I’m 42. This puts me kind of at the end of the nuclear apocalypse generations of the 50s-80s. None the less, I have this fascination with post apocalyptic stories. The cheesier the better. The Omega Man checks all the boxes for me. I Am Legend, was such a disappointment to me. That ending ruined it.
1. Last Man On Earth
2. I Am Legend (2007)
3. Omega Man
We will be having a different conversation about I Am Legend (2007) in another 15-20 years. Will Smith is good, but the righteousness of his character is increasingly unbelievable and the ending is an absolute mess.
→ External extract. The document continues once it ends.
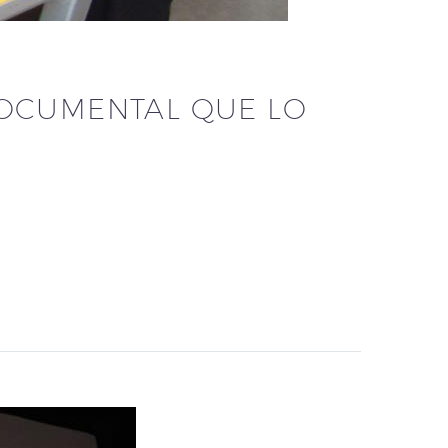
 DOCUMENTAL QUE LO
It won’t age well.
Last Man On Earth worked within its limitations (aside from the garlic thing, which was a holdover from the Hammer intention I think).
Omega Man is an NRA-infused advert!
Thanks for setting this up.
Just saw LMOE tonight after 49 years of avoiding it. Dubbed dialogue, editing errors, amazingly bad cinematography and an unsatisfying ending. On the other hand I LOVE The Omega Man. It is about the Second Coming. Think about it. Chuck saves the world with his blood, unites Left and Right, Black and White and dies in a pool with his arms stretched out wide. GREAT soundtrack, a challenging luddite philosophy motivating the brilliant actor Anthony Zerbe and his “Zombies” and relentlessly FUN action. Will Smith is a good actor, but those CGI zombos were fake as hell. Second Place for I Am Legend.
Wow my take is different on all three movies… well, two of them anyway. I agree the Vincent Price “Last Man” was a B movie that need a MST-3K crew to salvage. But Chuck Heston’s O-Man was in my opinion much better than W. Smith’s Legend.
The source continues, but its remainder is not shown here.